“As a kid, James got caught up in South Side Insane Popes,” Vera continued. She had taken a puff from her cigarette and passed it over to Sunny so that he might start up his own without fumbling for the lighter.
“He was in prison before he had to shave every day,” she said. “By the time I heard of him, he was at Menard, and coming up for parole— again. He was not innocent. He was the lookout for a team that beat down some El Rukn in an alley near a school. So they could deal. This girl with three kids looped with chains and diamonds and everything black and gold got in to see someone at the firm. Flash around a few— more than a few—hundreds, and the drawbridges on LaSalle street snap off salutes. The girl said that James was a changed man. If he didn't get out, he'd be crushed. I guessed her money convinced us. Nobody asked, ‘Did you win the lottery? Invest in Microsoft at just the right time?’”
She shook her head and expelled a cloud of smoke and frost.
“Our car service brought me down to Menard. ‘When I heard the call was for you, Ms.
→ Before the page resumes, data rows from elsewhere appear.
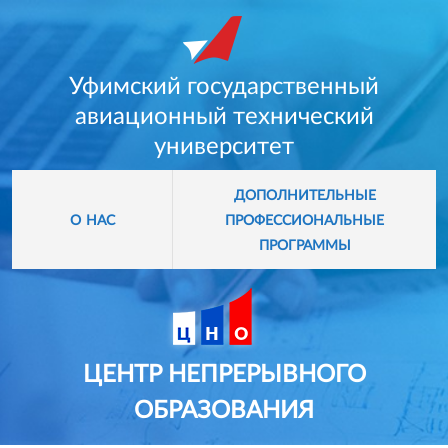
Уфимский государственный
авиационный технический
университет
дополнительные
профессиональные
о нас
программы
ЦЕНТР НЕПРЕРЫВНОГО
ОБРАЗОВАНИЯ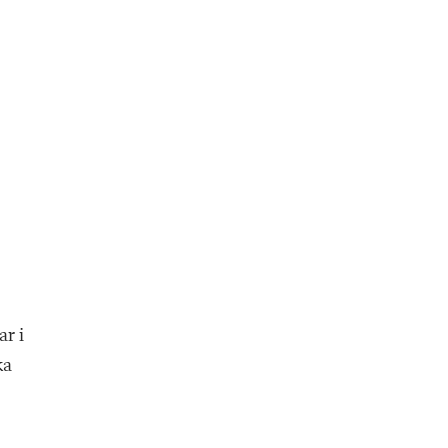
r i
ka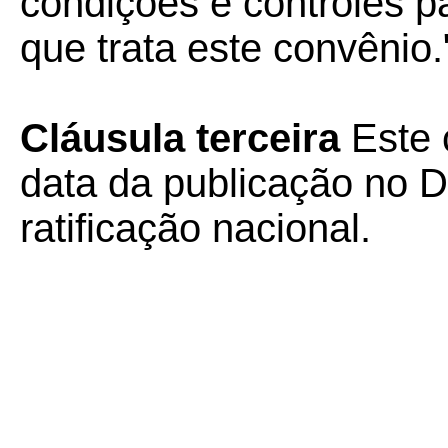
condições e controles pa
que trata este convênio.
Cláusula terceira
Este 
data da publicação no Di
ratificação nacional.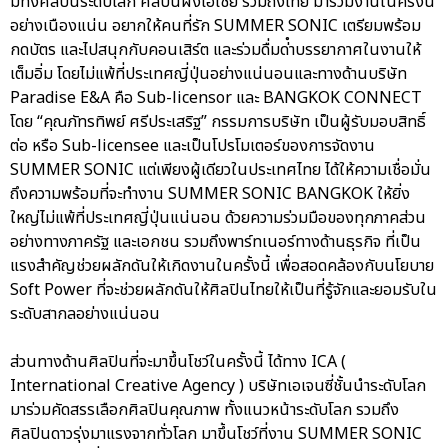
มีทั้งศิลปินระดับโลก ศิลปินฝั่งเอเชีย รวมถึงไทย มาร่วมงานในครั้งนี้
อย่างเนืองแน่น อยากให้คนที่รัก SUMMER SONIC เตรียมพร้อม
กดบัตร และไปสนุกกับคอนเสิร์ต และร่วมดื่มด่ําบรรยากาศในงานให้
เต็มอิ่ม โดยไม่แพ้ที่ประเทศญี่ปุ่นอย่างแน่นอนและทางด้านบริษัท
Paradise E&A คือ Sub-licensor และ BANGKOK CONNECT
โดย “คุณภัทรทิพย์ ศรีประเสริฐ” กรรมการบริษัท เป็นผู้รับมอบสิทธิ์
ต่อ หรือ Sub-licensee และเป็นโปรโมเตอร์ของการจัดงาน
SUMMER SONIC แต่เพียงผู้เดียวในประเทศไทย ได้ให้ความเชื่อมั่น
ถึงความพร้อมที่จะทํางาน SUMMER SONIC BANGKOK ให้ยิ่ง
ใหญ่ไม่แพ้ที่ประเทศญี่ปุ่นแน่นอน ด้วยความร่วมมือของทุกภาคส่วน
อย่างทางภาครัฐ และเอกชน รวมถึงพาร์ทเนอร์ทางด้านธุรกิจ ที่เป็น
แรงสําคัญช่วยผลักดันให้เกิดงานในครั้งนี้ เพื่อสอดคล้องกับนโยบาย
Soft Power ที่จะช่วยผลักดันให้ศิลปินไทยให้เป็นที่รู้จักและยอมรับใน
ระดับสากลอย่างแน่นอน
ส่วนทางด้านศิลปินที่จะมาขึ้นโชว์ในครั้งนี้ ได้ทาง ICA (
International Creative Agency ) บริษัทเอเจนซี่ชั้นนําระดับโลก
มาร่วมคัดสรรเลือกศิลปินคุณภาพ ทั้งแนวหน้าระดับโลก รวมถึง
ศิลปินดาวรุ่งมาแรงจากทั่วโลก มาขึ้นโชว์ที่งาน SUMMER SONIC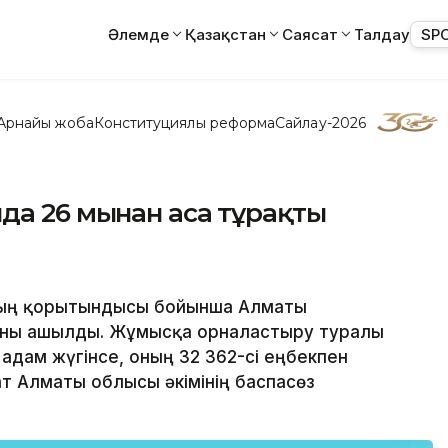
Әлемде
Қазақстан
Саясат
Талдау
SP
Арнайы жоба
Конституциялық реформа
Сайлау-2026
а 26 мыңнан аса тұрақты
лдың қорытындысы бойынша Алматы
рны ашылды. Жұмысқа орналастыру туралы
 адам жүгінсе, оның 32 362-сі еңбекпен
т Алматы облысы әкімінің баспасөз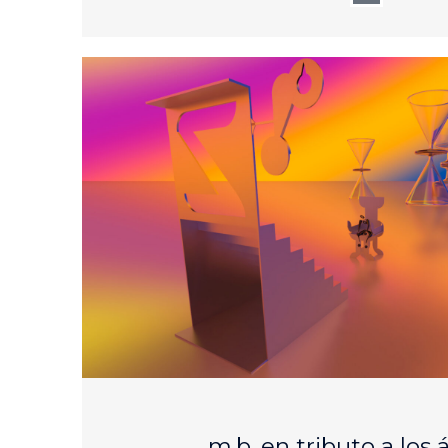
AUG
25
m.b. en tributo a los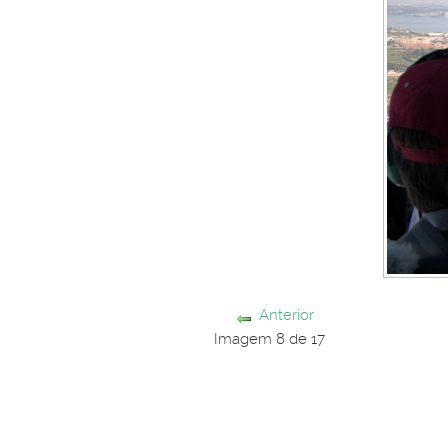
Anterior
Imagem 8 de 17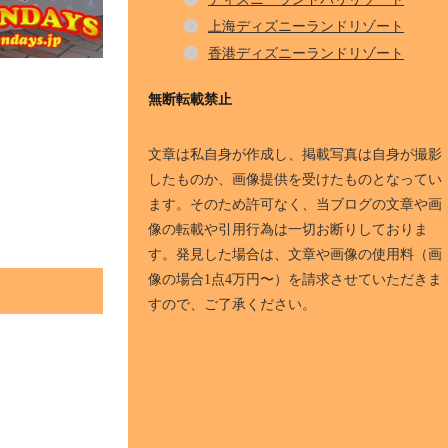
上海ディズニーランドリゾート
香港ディズニーランドリゾート
無断転載禁止
文章は私自身が作成し、掲載写真は自身が撮影
したものか、画像提供を受けたものとなってい
ます。そのため許可なく、当ブログの文章や画
像の転載や引用行為は一切お断りしておりま
す。発見した場合は、文章や画像の使用料（画
像の場合1点4万円〜）を請求させていただきま
すので、ご了承ください。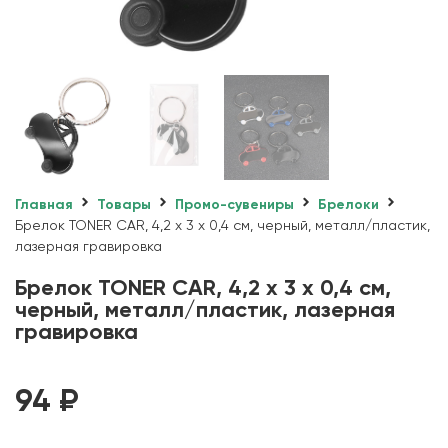
Главная
Товары
Промо-сувениры
Брелоки
Брелок TONER CAR, 4,2 x 3 x 0,4 см, черный, металл/пластик,
лазерная гравировка
Брелок TONER CAR, 4,2 x 3 x 0,4 см,
черный, металл/пластик, лазерная
гравировка
94
₽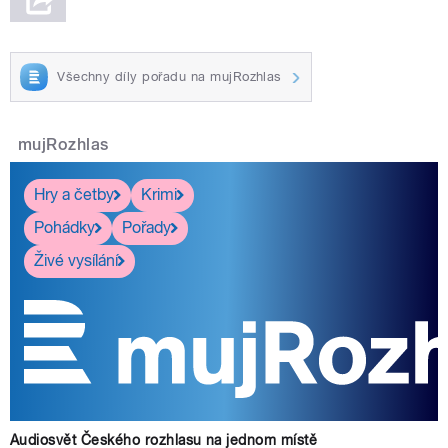
Všechny díly pořadu na mujRozhlas
mujRozhlas
Hry a četby
Krimi
Pohádky
Pořady
Živé vysílání
Audiosvět Českého rozhlasu na jednom místě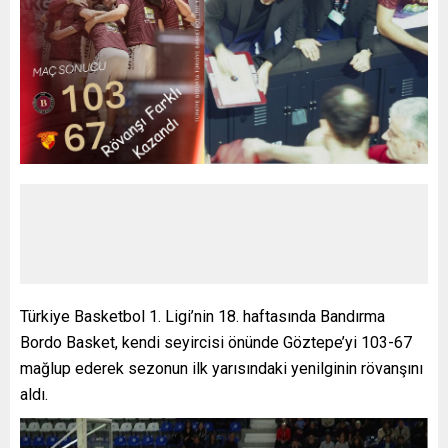
Türkiye Basketbol 1. Ligi’nin 18. haftasında Bandırma
Bordo Basket, kendi seyircisi önünde Göztepe’yi 103-67
mağlup ederek sezonun ilk yarısındaki yenilginin rövanşını
aldı.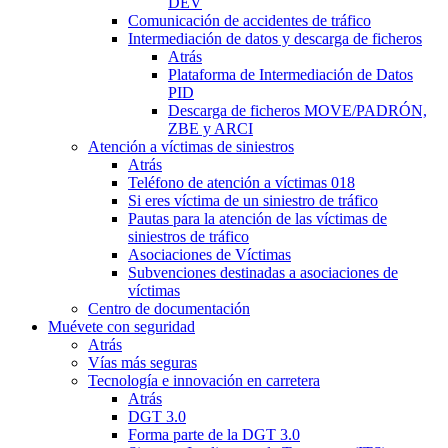
DEV
Comunicación de accidentes de tráfico
Intermediación de datos y descarga de ficheros
Atrás
Plataforma de Intermediación de Datos
PID
Descarga de ficheros MOVE/PADRÓN,
ZBE y ARCI
Atención a víctimas de siniestros
Atrás
Teléfono de atención a víctimas 018
Si eres víctima de un siniestro de tráfico
Pautas para la atención de las víctimas de
siniestros de tráfico
Asociaciones de Víctimas
Subvenciones destinadas a asociaciones de
víctimas
Centro de documentación
Muévete con seguridad
Atrás
Vías más seguras
Tecnología e innovación en carretera
Atrás
DGT 3.0
Forma parte de la DGT 3.0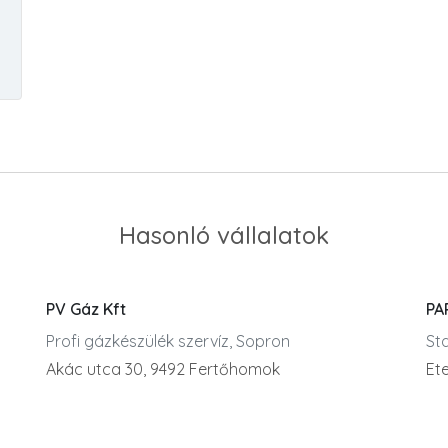
Hasonló vállalatok
PV Gáz Kft
PA
Profi gázkészülék szervíz, Sopron
Sta
Akác utca 30, 9492 Fertőhomok
Ete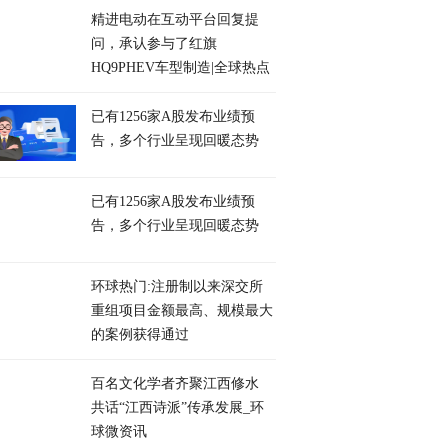
精进电动在互动平台回复提
问，承认参与了红旗
HQ9PHEV车型制造|全球热点
已有1256家A股发布业绩预
告，多个行业呈现回暖态势
已有1256家A股发布业绩预
告，多个行业呈现回暖态势
环球热门:注册制以来深交所
重组项目金额最高、规模最大
的案例获得通过
百名文化学者齐聚江西修水
共话“江西诗派”传承发展_环
球微资讯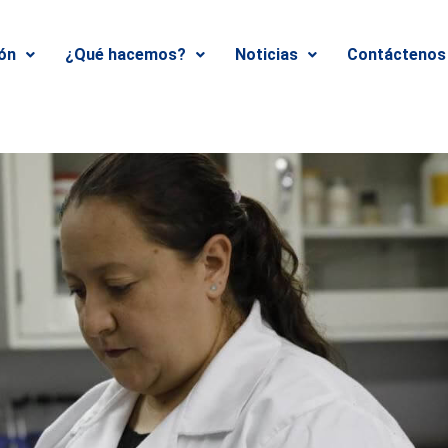
ión
¿Qué hacemos?
Noticias
Contáctenos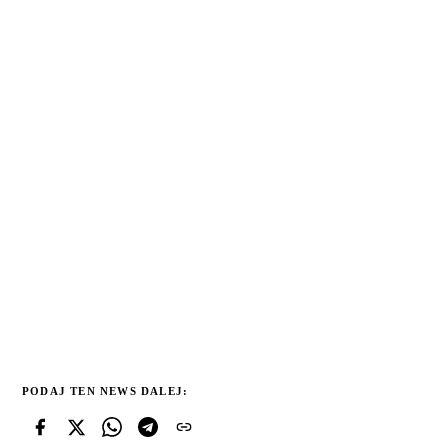
PODAJ TEN NEWS DALEJ: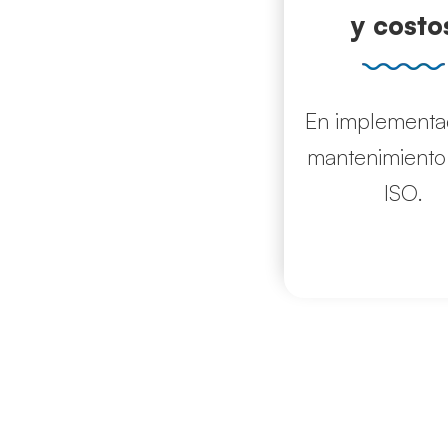
y costo
En implementa
mantenimiento
ISO.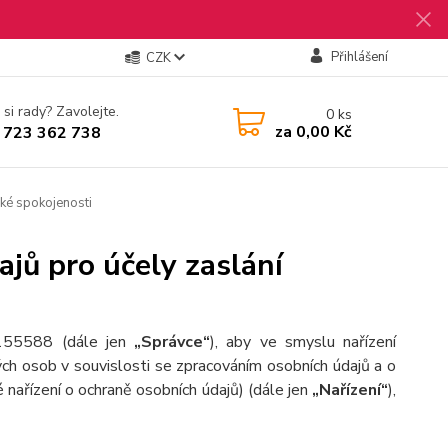
Přihlášení
CZK
 si rady? Zavolejte.
0
ks
za
0,00 Kč
 723 362 738
ké spokojenosti
jů pro účely zaslání
155588 (dále jen
„Správce“
), aby ve smyslu nařízení
h osob v souvislosti se zpracováním osobních údajů a o
nařízení o ochraně osobních údajů) (dále jen
„Nařízení“
),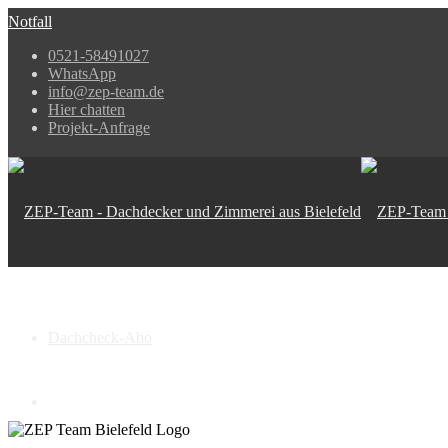
Notfall
0521-58491027
WhatsApp
info@zep-team.de
Hier chatten
Projekt-Anfrage
Dachcheck-Abo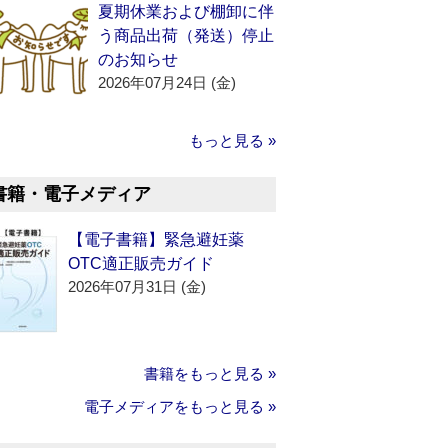
夏期休業および棚卸に伴
う商品出荷（発送）停止
のお知らせ
2026年07月24日 (金)
もっと見る »
書籍・電子メディア
【電子書籍】緊急避妊薬
OTC適正販売ガイド
2026年07月31日 (金)
書籍をもっと見る »
電子メディアをもっと見る »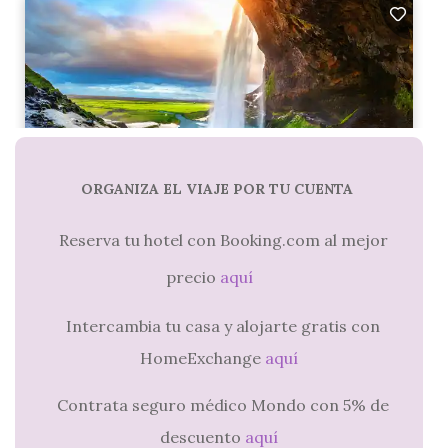
ORGANIZA EL VIAJE POR TU CUENTA
Reserva tu hotel con Booking.com al mejor
precio
aquí
Intercambia tu casa y alojarte gratis con
HomeExchange
aquí
Contrata seguro médico Mondo con 5% de
descuento
aquí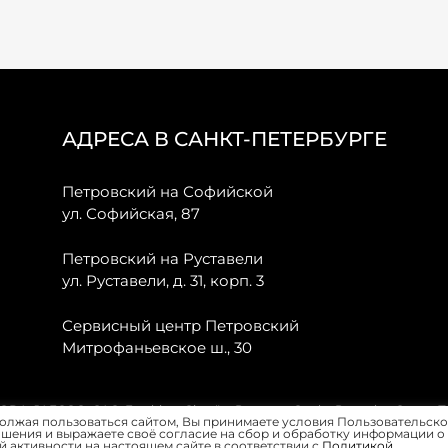
АДРЕСА В САНКТ-ПЕТЕРБУРГЕ
Петровский на Софийской
ул. Софийская, 87
Петровский на Руставели
ул. Руставели, д. 31, корп. 3
Сервисный центр Петровский
Митрофаньевское ш., 30
, JAECOO, GAC, Forthing, Citroёn, Peugeot, Opel и Renault в Санкт-
олжая пользоваться сайтом, Вы принимаете условия Пользовательско
шения и выражаете своё согласие на сбор и обработку информации о
 активности на настоящем сайте в соответствии с
Политикой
Barrow,’ the driver said, ‘I thought we'd be going to Bloomingdales.’ Two hours later, we were at the prison. The gates clanked. I had to clamp a tissue over my mouth and nose, daubed with Jean Patou. People piss and cum on every corner in that place, like it's the only way they have to chip away at it. But finally there was James in a conference room, beaming, like some kind of buff carnation. Shaved head like some wise walrus. Beautiful manners. ‘Please. Thank you. Pardon.’ He smelled—I'm not sure how he managed it in there— like tangerines.
“Sunny, I got to know James,” she said with a shiver. “Respect him. He'd cleaned up. He'd read. He was trying to make peace inside between the Almighty Vice Lords, the Gangster Disciples, and the Popes. He'd been jumped, thrashed, and cut plenty—gave a little of it back, too—until those wild kids with electric eyes began to get what he was. The warden called him Mahatma. Third or fourth time I saw him, I noticed that he always had bandages around his wrist. I worried. Carefully, I asked how they got there. He said they covered his tattoos—the IP with the bloody sword piercing down. From then on, I started looking when they brought me through any common areas. Every fourth or fifth prisoner had bandages over their wrists. I thought, ‘That's James. That's his power.’ Sunny, what kind of man gets thrown into a hellhole and figures out a way to make it better? Have you known anyone in politics who'd done something that bold? That worthwhile?”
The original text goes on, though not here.